The way I understand is that one treats $ f $ as a tempered distribution $ \Lambda_f $, where $$ \Lambda_f h = \int_{\mathbb{R}^d} f(x) h(x) \, \mathrm{d} x \, . $$ The Fourier transform on the tempered distributions space $ \mathcal{S}'(\mathbb{R}) $ is then given by $ (\mathcal{F} \Lambda)(h) = \Lambda (\mathcal{F} h) $. This allows us to calculate the Fourier transform of e.g. Dirac distribution, since $$ (\mathcal{F} \delta)(h) = \delta(\mathcal{F} h) = (\mathcal{F} h)(0) = \int_{\mathbb{R}^d} h(\xi) \exp(- 2 \pi i \langle 0, \xi\rangle) \, \mathrm{d} \xi = \int_{\mathbb{R}^d} h(\xi) \, \mathrm{d} \xi \, , $$ so in fact $ \mathcal{F} \delta = 1 $ (the constant function). However, let's suppose that I want to calculate the Fourier transform of the function $ f \equiv 1 $ which from what I understand is again the Dirac delta distribution. As far as I know, $ \mathcal{F} f = \mathcal{F} \Lambda_f $ (is this wrong?), but I cannot show that this in fact yields $ \mathcal{F} f = \delta $.

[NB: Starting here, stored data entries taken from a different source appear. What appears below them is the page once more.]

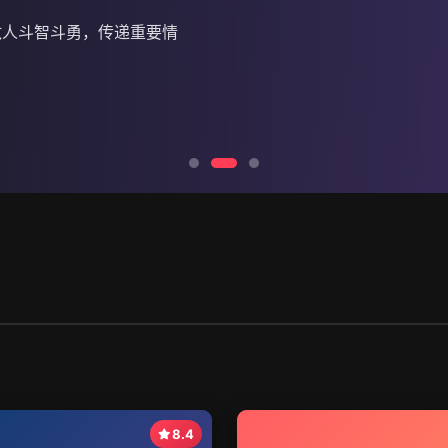
敌人斗智斗勇，传递重要情
8.4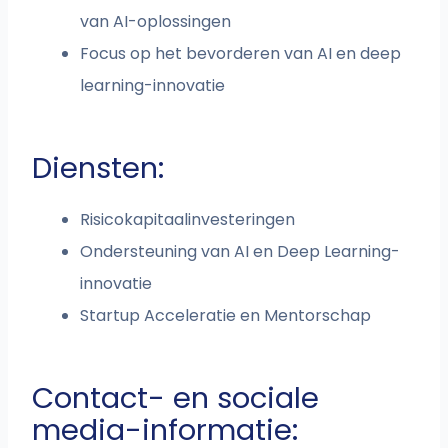
van AI-oplossingen
Focus op het bevorderen van AI en deep
learning-innovatie
Diensten:
Risicokapitaalinvesteringen
Ondersteuning van AI en Deep Learning-
innovatie
Startup Acceleratie en Mentorschap
Contact- en sociale
media-informatie: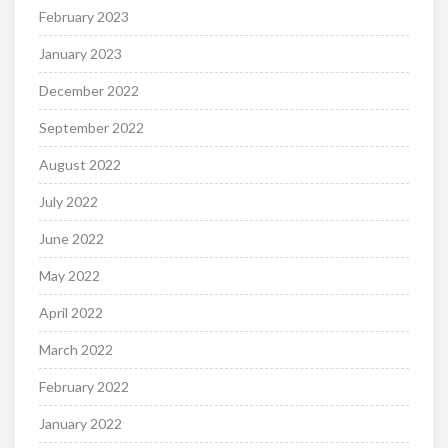
February 2023
January 2023
December 2022
September 2022
August 2022
July 2022
June 2022
May 2022
April 2022
March 2022
February 2022
January 2022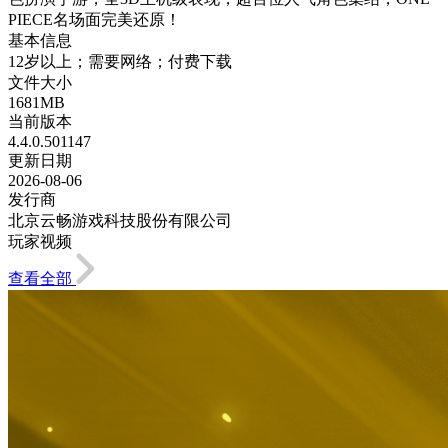
PIECE名场面完美还原！
基本信息
12岁以上；需要网络；付费下载
文件大小
1681MB
当前版本
4.4.0.501147
更新日期
2026-08-06
发行商
北京云畅游戏科技股份有限公司
玩家视频
查看全部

The question I suppose is where is my reasoning faulty and how to find the Fourier transform of $ f \equiv 1 $.
You’re correct that the Fourier transform of an $L^p$ function is the Fourier transform of the tempered distribution induced by that function.
The function $f=1$ induces the functional $\Lambda(h) = \int h(x)dx$, i.e. the integration functional, acting on Schwarz functions. By definition, the Fourier transform of $\Lambda$ is precisely the functional $\mathcal{F}\Lambda$ which acts on Schwarz functions via $\mathcal{F}\Lambda(h) = \Lambda(\mathcal{F}h)$. But $\Lambda(\mathcal{F}h) $ is the integral of $\mathcal{F}h$, which is in fact $(\mathcal{F}\mathcal{F} h)(0)$. However, applying the Fourier transform twice is just reflection $h(x)\mapsto h(-x)$ (possibly with some constants depending on your definition) but since we’re evaluating at zero, this yields $h(0)$.